Once the playground of Cambodia’s elites, whose crumbling mansions now provide a forlorn record of the country’s cultural zenith in the 1960s, Kep these days is a sleepy seaside town renowned for its seafood and those spooky remains of that decadent past. It takes some imagination to conjure this heyday from the weekday peace and laidback ambiance, but the revival of a white-sand beach and a throng of holidaying Khmers at weekends hark back to Kep’s popular past. 
Kep is staging a slow but steady comeback. Over several years, many of the beachside plots, which hosted nothing but ruined villas and tangled jungle for decades, have been snapped up by foreign royalty, merchant bankers, expatriates and wealthy Khmers. While visiting the town’s hotels, it’s quickly apparent that it wants to be more upscale and subdued than Sihanoukville and even Kampot. Much of the accommodation is resort-style bungalow places, although you can find a bed for less than $10 a night at more budget-minded establishments. In a very uncharacteristic step for Cambodia, development here for the most part seems slow, careful and planned.
New accommodation options and improving services for visitors may be signs of the changes to come, but much stays the same. Among Khmers, Kep remains best known for its fresh crab, and on weekends hordes of locals descend to eat all the crab they can get their hands on. For Phnom Penh-based expats, Kep remains an ideal weekend getaway. 

Kep may have to emphasise its other charms soon, however, as over-crabbing is decimating stocks and bad practices are destroying valuable coral and grass reefs that were forever in the making. These also provide the breeding grounds for the fish and crab that have become Kep’s economic lifeblood. Ethical local restaurants now refuse to serve locally sourced crab — we’d advise you skip it too and go for a sustainable seafood option instead. (Go for goldband snapper, red snapper, calamari or tuna, our chef friend tells us.)

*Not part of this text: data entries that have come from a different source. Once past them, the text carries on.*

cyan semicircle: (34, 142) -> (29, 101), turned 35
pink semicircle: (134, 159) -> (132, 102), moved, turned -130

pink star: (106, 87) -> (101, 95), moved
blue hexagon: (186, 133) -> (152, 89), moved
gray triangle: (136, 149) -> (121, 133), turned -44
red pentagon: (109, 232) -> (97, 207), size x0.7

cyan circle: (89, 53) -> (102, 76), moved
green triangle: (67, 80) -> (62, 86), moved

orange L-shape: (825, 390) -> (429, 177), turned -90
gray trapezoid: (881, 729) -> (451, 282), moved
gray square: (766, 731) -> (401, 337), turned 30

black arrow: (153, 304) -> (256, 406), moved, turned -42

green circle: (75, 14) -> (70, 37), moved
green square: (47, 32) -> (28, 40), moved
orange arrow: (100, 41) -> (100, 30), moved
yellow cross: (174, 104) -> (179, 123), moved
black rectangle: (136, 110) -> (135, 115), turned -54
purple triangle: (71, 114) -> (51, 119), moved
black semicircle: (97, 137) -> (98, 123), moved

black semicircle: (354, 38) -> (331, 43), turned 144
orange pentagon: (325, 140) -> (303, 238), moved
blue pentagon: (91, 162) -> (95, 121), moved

Much of Kep maintains its ghost-town ambiance: although things feel bustling enough by the bus station area above the beach, and the crab market up the hill at the western end, there’s a big stretch of nothing much happening until you reach the town ‘proper’ with the market and Koh Tonsay pier. You may feel that you blinked and missed something, but if you spotted the white naked woman statue, the welcoming crab and the mini Independence Monument, you likely didn’t.
Kep’s popularity is based on taking it easy rather than a long list of available activities. The imported white sand beach is not even a kilometre long, but the sea is perfect for a float in a car-tyre or a potter around in a sailboat. The sunsets across the bay to Bokor National Park are stunning and this is a great place for a lazy spell in a hammock. Nature lovers can take relatively easy treks in the national park, or get up close and personal at the Butterfly Farm and Oceanarium.